Anyone can plug numbers into a formula (there are so few barriers to doing that, that most people probably do it kind of wrong and get approximately directionally-correct results anyway), but handling qualitative data requires really knowing what you're doing from first principles.
And all of these come from data. There is no non linearity here; just widening of perceptive funnel.
Then there is politics driven development. You want to do something and search the trove of data for data that supports what you are doing. Or you look at the data in a strategy meeting, and then ignore it (seen this happen mostly in board meetings of large companies)
Another thing to say is not all companies should or can be vision driven, some companies are just that copy cat.
Where you have enough users (maybe you're a major online retailer), A/B testing should be a vital part of your toolkit. Not the only tool, but you definitely need to test every change you make. If you can gather enough data within 24 hours, why wouldn't you test your change?
That being said, A/B testing isn't the be-all and end-all. It just gives you some information to make a decision. You still need to know your customer, speak to them, survey, observe, etc. You might even pick a "losing" variation with the aim being to reach a more optimal business outcome. Data doesn't give you the right to abdicate your responsibility to make good decisions.
There are cases where A/B testing can't help at all. A great example is in low-volume but critical flows (think SaaS conversion funnels). For these, you need to rely on the other skills you have at your disposal.
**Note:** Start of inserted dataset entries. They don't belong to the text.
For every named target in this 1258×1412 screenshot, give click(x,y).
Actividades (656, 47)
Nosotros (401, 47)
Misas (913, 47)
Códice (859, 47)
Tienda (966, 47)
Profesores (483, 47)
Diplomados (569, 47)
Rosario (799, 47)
For instance, you are making a pretty advanced 3D web app, and notice in your analytics that your userbase is only chrome and safari users.
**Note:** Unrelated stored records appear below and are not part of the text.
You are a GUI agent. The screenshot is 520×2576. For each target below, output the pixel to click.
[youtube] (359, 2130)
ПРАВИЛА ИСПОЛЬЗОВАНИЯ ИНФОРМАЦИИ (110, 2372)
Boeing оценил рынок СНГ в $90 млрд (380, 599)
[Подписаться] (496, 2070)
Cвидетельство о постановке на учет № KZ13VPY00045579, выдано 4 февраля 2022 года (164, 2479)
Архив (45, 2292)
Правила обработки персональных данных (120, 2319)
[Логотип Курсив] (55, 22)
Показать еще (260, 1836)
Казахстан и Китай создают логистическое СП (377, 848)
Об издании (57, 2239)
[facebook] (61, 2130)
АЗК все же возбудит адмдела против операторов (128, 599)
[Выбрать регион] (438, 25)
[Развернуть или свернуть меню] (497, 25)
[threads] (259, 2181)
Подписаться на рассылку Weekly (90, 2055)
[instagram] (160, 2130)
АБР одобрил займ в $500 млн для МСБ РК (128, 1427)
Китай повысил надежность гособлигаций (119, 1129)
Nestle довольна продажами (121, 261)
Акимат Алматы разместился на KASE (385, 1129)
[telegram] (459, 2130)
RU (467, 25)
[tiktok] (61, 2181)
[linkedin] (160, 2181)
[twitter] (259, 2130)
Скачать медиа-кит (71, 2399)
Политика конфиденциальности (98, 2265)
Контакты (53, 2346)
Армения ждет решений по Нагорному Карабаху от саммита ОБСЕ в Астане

An easy conclusion is to focus your testing on those two platforms, or maybe even drop support entirely for Firefox and Edge by using some webkit specific API.
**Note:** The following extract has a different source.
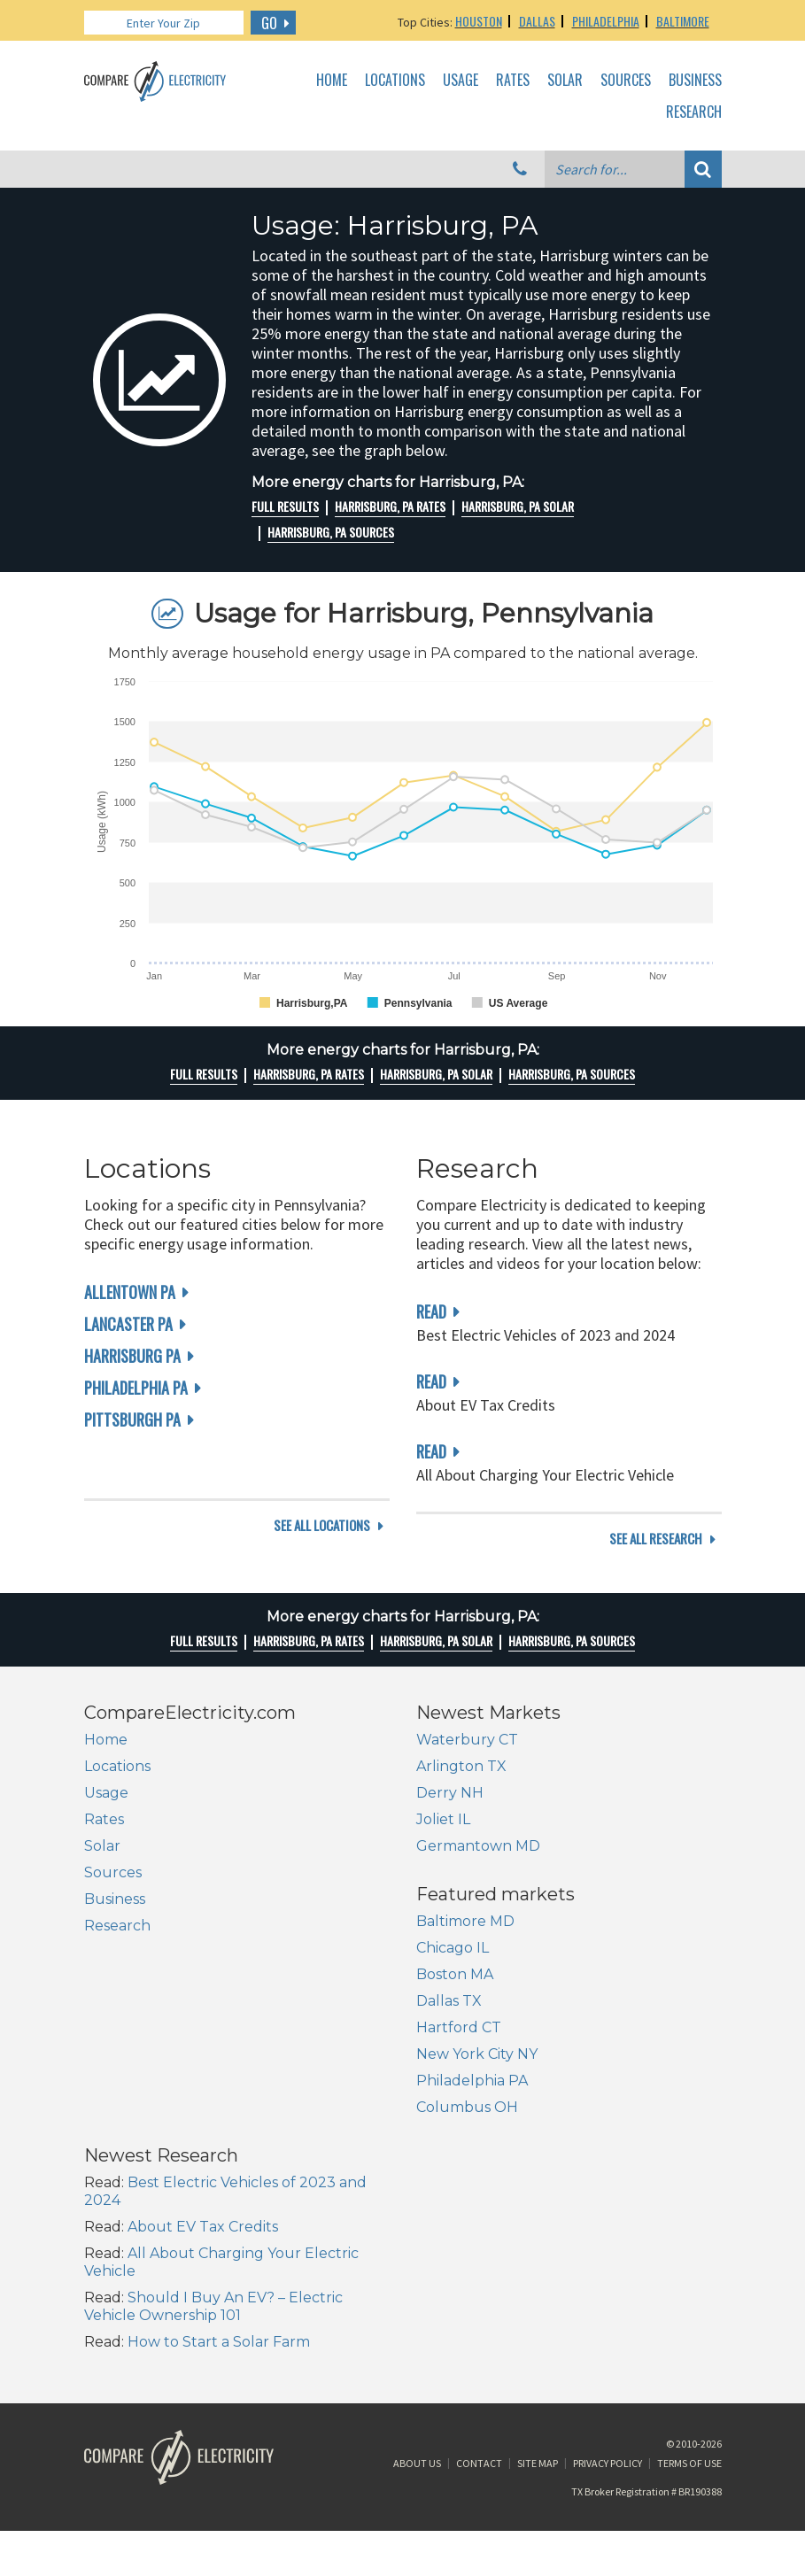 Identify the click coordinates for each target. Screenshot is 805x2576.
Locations (395, 80)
A not so easy conclusion is the experience might be so bad or buggy on a non-webkit browser that anyone who tries the app in those just gives up on it.
The reasonable truth in this case? You should use standard browser distribution except if you're operating in a specific market, it might also be perfectly fine to drop non webkit browser if the ROI of developing them is not worth it for your goal etc. All of which does not need data but rather intuition and common sense.
People learn over time that complex web apps work badly in Firefox, because developers mostly test in Chrome.
So they don't even bother trying it in Firefox.
What is the value of that?
Language alone, or in this case, information, does not dictate our actions. However, there is persuasive power inherent in language — specifically, language that exposes the subjective gains individuals aim to achieve through their actions, often influencing individual behavior.
There exists an unexplored connection between our contemporary understanding of data and praxeology.
But analytics/diagnostics are extremely important to discover bugs, because you can't rely on customers to tell you about them.
Data-informed decisionmaking is great. Data-driven decisionmaking, not so much. You still need to trust your gut.
Data-ignorant decision is a killer, too.
Data also provides valuable insight in a negative manner. If your conversion rate is abysmal, the data tells you to get out of your cubicle and start talking with real customers to find out what the data isn't telling you. It is still a data-driven decision. It is just a negative one.
However, in the end, data isn't going to find your next billionaire dollar opportunity. You need to find a gap in the market that no one has tackled before, and of course there is no data for, otherwise someone else would have jumped on it.
Data informs your values, but your values are a choice. Already from the beginning, data will never define your values. Even with perfect knowledge, your decisions are still going to be a choice. Combine that with the fact that our knowledge is imperfect (our data is incomplete, biased, a single and partial perspective)...
"A company should seek to maximize its profits," is a normative statement, not a truth. It is a choice of values.